Ep 769: Silas Howard & Harry Dodge • Nancy Buirski

The filmmaking team behind the queer cinema classic “By Hook or By Crook” (2002), Silas Howard and Harry Dodge stop by. Also, documentary filmmaker Nancy Buirski returns for her 4th visit to discuss her new film “Desperate Hours, Dark City and the Legend of Midnight Cowboy” which opens at FIlm Forum on Friday, 6/23.

The filmmaking team behind the queer cinema classic “By Hook or By Crook” (2002), Silas Howard and Harry Dodge stop by. Also, documentary filmmaker Nancy Buirski returns for her 4th visit to discuss her new film “Desperate Hours, Dark City and the Legend of Midnight Cowboy” which opens at FIlm Forum on Friday, 6/23.

In celebration of June’s Pride Month, the New Queer Cinema trans classic film “By Hook or By Crook” will play theatrically across the US in late June at Alamo Drafthouse theaters across the country as well as digitally throughout June on the Criterion Channel streaming platform. We have the filmmaking team behind the 2002 film: co-directors/co-writers Silas Howard and Harry Dodge. Provocatively exploring issues of queer representation, gender and trans identity in ways that contemporary LGBTQ+ culture and cinema are still catching up with, “By Hook or By Crook” has created a powerful cultural impact that endures today. It was an immediate sensation upon its world premiere at Sundance in 2002, galvanizing audiences of all stripes with its never-before-seen portrayal of two working-class, trans/butch buddy grifters willfully existing on the margins of society.

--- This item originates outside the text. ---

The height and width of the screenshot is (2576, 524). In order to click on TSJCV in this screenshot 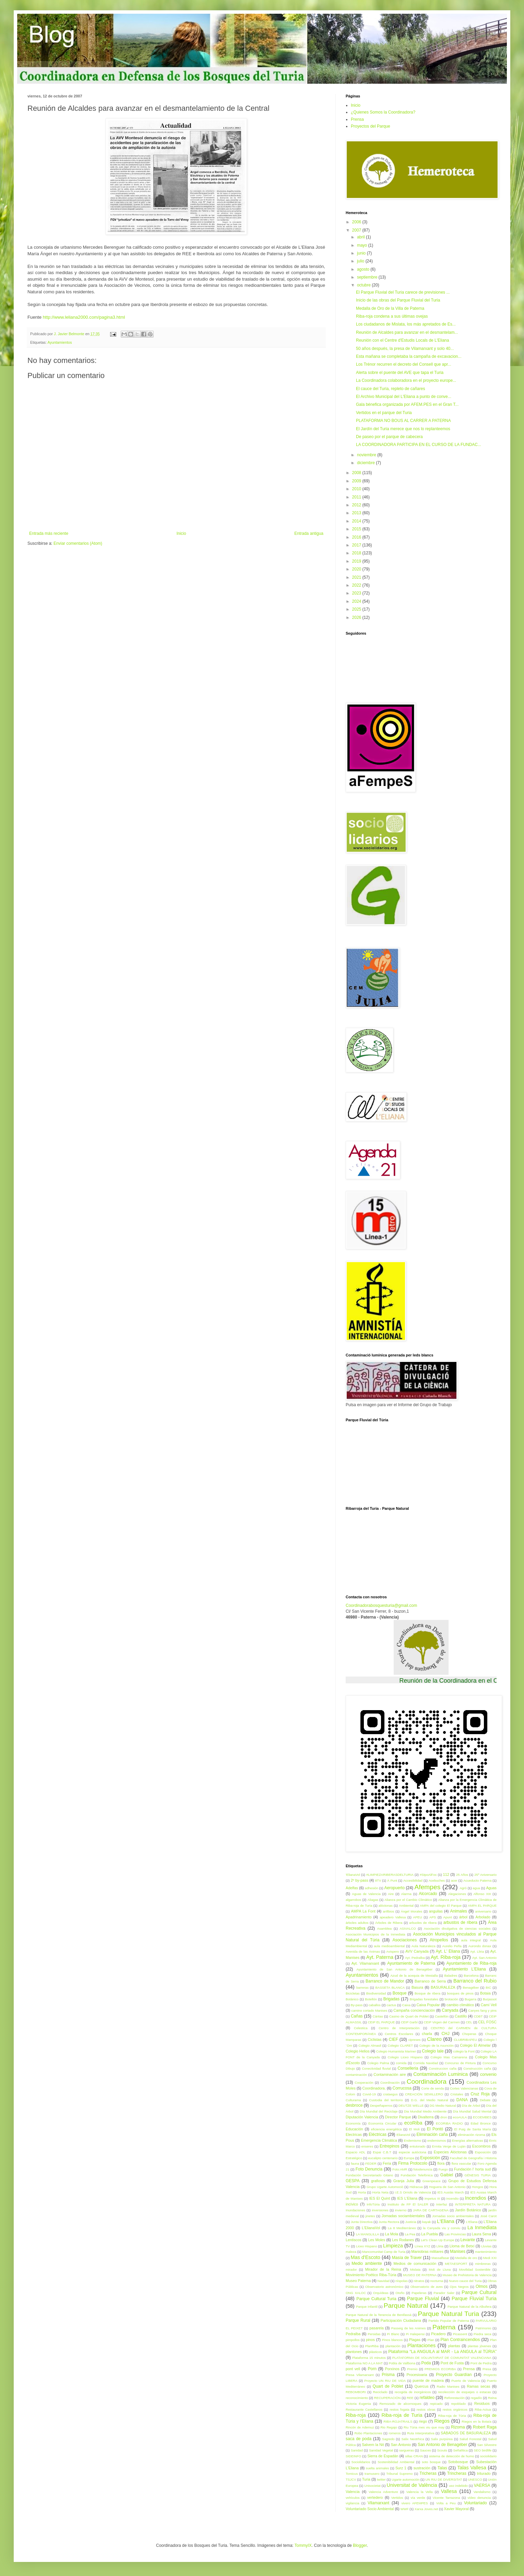, I will do `click(351, 2479)`.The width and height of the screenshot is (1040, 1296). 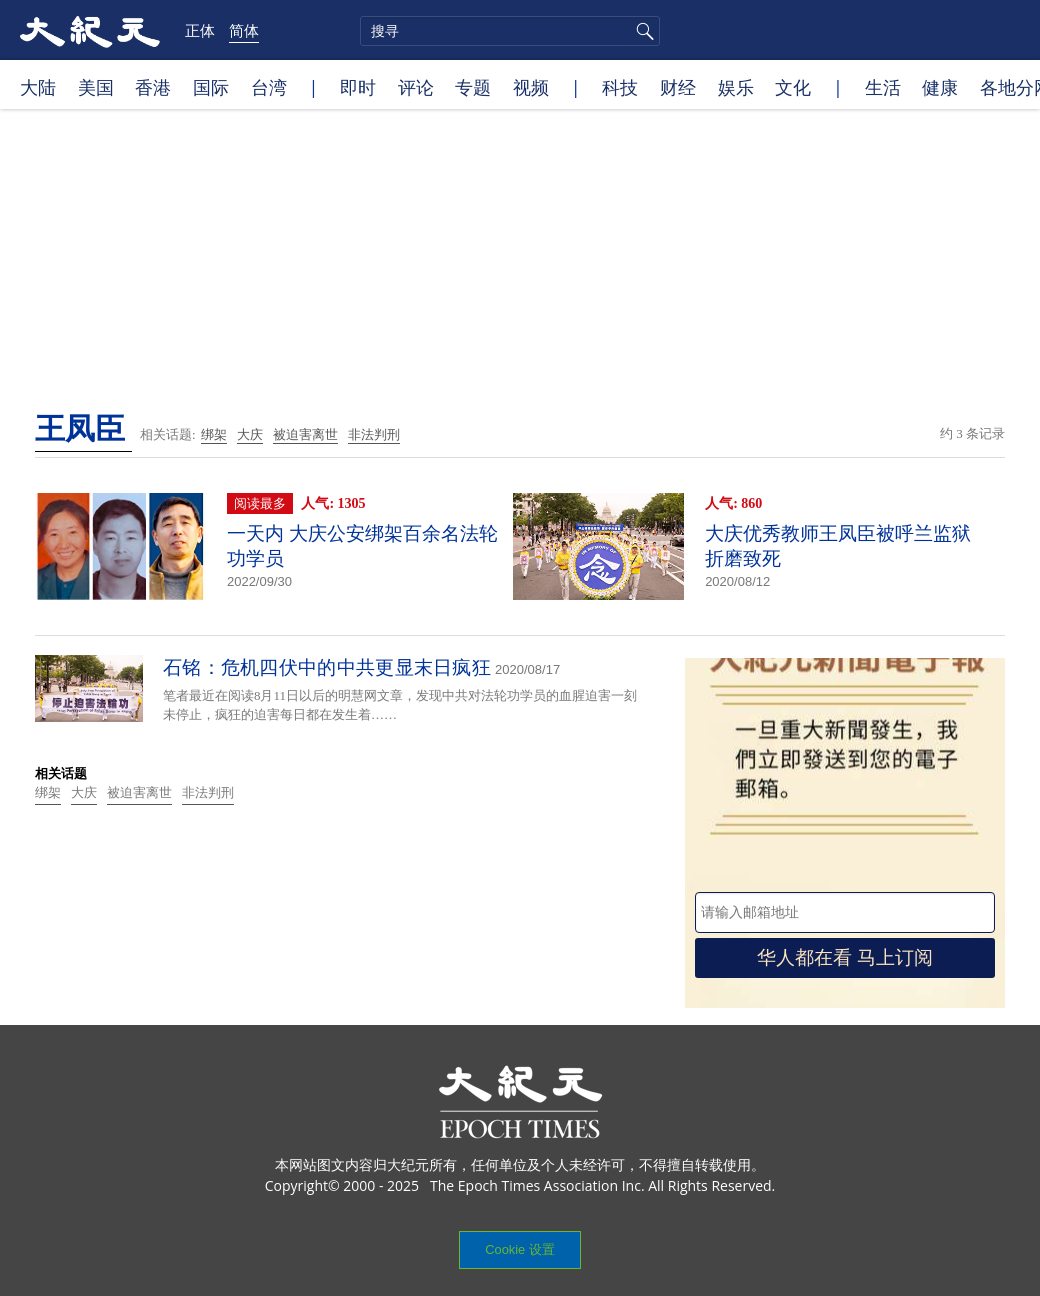 What do you see at coordinates (416, 87) in the screenshot?
I see `评论` at bounding box center [416, 87].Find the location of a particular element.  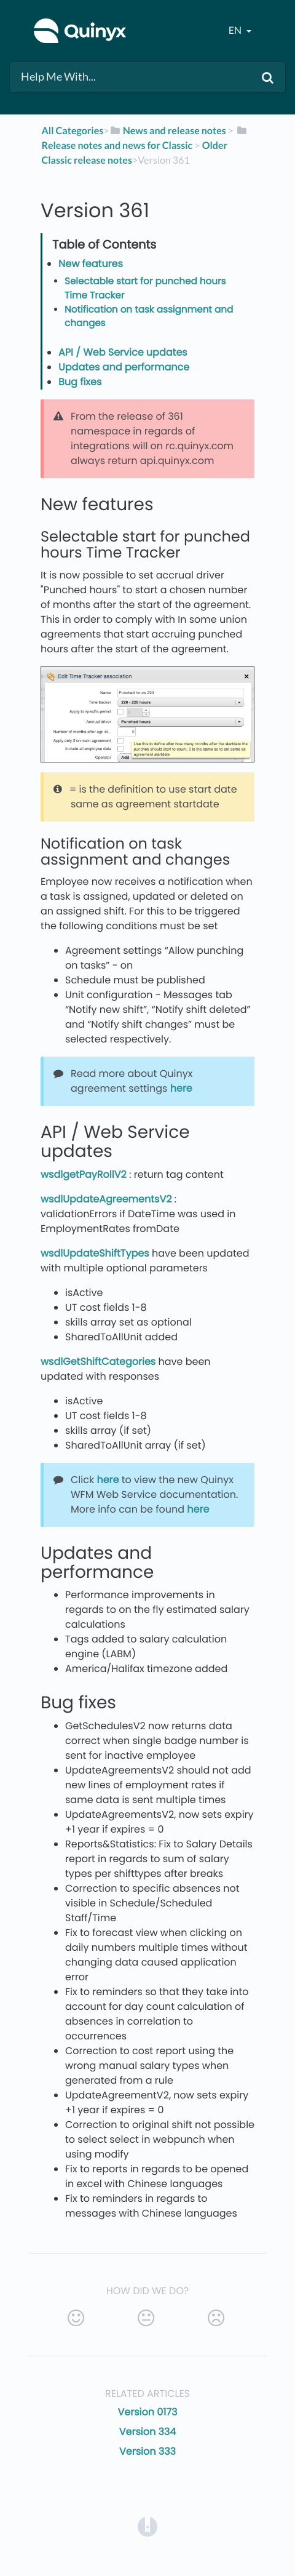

This is filmmaker Nancy Buirski‘s 4th time on the podcast. She has appeared to discuss such prior films of hers as “By Sidney Lumet”, “The Rape of Recy Taylor” and “A Crime on the Bayou”. Nancy is back to discuss her latest work of non-fiction, “Desperate Souls, Dark City and the Legend of Midnight Cowboy”. Nancy avers that the film is inspired by former Filmwax guest Glenn Frankel’s book “Shooting Midnight Cowboy: Art, Sex, Loneliness, Liberation, and the Making of a Dark Classic”. In fact, Glenn acted as an ongoing consultant on the film. Nancy’s film —which opens Friday, June 23rd at NYC’s Film Forum— uses extensive archival material and compelling new interviews to illuminate how the 1969 film “Midnight Cowboy” captured the essence of a time and a place, reflecting a rapidly changing society with striking clarity.